We have a graph $G$ with binary values on it's vertices. If we flip the value of an vertex $v$ $ \forall v \in V(G)$ (that is, from $o_v$ in $\neg o_v$, where $o$ is the value of the vertex $v$). And the values of it's neighbors will flip as well, so the value of $w$, $\forall w \in N_G(v)$ will flip from $o_w$ in $\neg o_w$.
The interesting property to this type of graph is that if all the vertices have the same value $o$, then there exists a set $S$ that if the flip the vertices in $S$, one at a time (no matter the order), then all the vertices in the graph will have the same value $\neg o$.
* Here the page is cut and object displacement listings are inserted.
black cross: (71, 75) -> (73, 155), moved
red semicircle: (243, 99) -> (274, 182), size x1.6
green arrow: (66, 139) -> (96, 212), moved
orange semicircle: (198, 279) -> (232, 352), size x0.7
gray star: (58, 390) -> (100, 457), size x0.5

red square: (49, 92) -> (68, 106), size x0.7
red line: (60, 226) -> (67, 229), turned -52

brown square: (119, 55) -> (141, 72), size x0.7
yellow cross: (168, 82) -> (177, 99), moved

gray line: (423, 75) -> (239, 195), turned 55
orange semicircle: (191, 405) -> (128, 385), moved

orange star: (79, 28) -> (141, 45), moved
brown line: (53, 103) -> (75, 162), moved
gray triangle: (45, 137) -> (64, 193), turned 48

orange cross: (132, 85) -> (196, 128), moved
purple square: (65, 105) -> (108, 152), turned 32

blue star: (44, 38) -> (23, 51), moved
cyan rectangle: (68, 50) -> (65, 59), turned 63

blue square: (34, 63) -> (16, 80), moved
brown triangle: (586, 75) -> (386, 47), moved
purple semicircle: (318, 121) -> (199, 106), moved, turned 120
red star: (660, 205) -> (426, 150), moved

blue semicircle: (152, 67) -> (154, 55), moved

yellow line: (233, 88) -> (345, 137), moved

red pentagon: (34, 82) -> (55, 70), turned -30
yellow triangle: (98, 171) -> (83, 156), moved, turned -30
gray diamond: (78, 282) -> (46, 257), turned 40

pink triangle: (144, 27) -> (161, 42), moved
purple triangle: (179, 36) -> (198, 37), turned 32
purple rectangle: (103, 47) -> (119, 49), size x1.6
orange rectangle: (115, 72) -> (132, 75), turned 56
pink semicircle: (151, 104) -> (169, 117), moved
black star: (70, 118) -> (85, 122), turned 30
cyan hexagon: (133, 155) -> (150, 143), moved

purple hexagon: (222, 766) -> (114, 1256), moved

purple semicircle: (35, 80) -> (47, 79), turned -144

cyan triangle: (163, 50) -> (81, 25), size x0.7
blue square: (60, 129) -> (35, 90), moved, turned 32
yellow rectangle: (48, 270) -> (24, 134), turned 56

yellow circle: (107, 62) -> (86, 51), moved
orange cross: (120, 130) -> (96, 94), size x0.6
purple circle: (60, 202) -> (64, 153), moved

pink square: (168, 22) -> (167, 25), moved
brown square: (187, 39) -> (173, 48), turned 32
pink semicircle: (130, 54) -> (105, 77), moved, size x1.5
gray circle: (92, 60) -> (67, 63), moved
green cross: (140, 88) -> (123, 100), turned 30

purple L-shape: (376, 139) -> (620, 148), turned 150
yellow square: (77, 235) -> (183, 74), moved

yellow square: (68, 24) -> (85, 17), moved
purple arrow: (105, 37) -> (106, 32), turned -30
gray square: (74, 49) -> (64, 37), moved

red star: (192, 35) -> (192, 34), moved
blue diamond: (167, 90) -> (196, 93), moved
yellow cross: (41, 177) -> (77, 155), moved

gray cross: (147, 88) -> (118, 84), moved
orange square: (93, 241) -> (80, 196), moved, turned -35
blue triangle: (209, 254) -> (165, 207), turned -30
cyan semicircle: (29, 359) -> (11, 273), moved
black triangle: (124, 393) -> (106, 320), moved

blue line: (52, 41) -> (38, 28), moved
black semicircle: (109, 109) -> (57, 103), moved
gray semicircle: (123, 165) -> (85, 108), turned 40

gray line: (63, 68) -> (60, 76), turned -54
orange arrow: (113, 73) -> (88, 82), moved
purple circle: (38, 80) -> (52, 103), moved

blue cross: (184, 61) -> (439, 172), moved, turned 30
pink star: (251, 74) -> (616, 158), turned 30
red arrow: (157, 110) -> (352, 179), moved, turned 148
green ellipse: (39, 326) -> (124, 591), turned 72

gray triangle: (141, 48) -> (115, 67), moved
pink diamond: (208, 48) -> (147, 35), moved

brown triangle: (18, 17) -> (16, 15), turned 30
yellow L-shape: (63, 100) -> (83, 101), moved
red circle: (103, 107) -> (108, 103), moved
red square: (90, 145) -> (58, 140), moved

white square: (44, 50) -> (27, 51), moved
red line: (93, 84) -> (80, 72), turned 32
By $m(v, X)$ we denote the number of edges from the vertex $v \in V(G)$ to > the subset $X \subseteq V(G)$
List the proprietes of $m(v, S)$ and $S$ ($\forall v \in V(G)$).
My try:
There are 2 cases for this problem. If the graph $G$ is a connected graph then we need to flip only one node to get from $o$ to $\neg o$. And $|S| = 1$ and $S$ can be made from any node in the graph. Also, because of this $m(v, S) \in \{0, 1\}$.
If the graph is not connected, it will be partitioned in $k$ connected partitions. This means that $|S| = k$, $S$ will have only one node from each partition.
How will you approach this problem?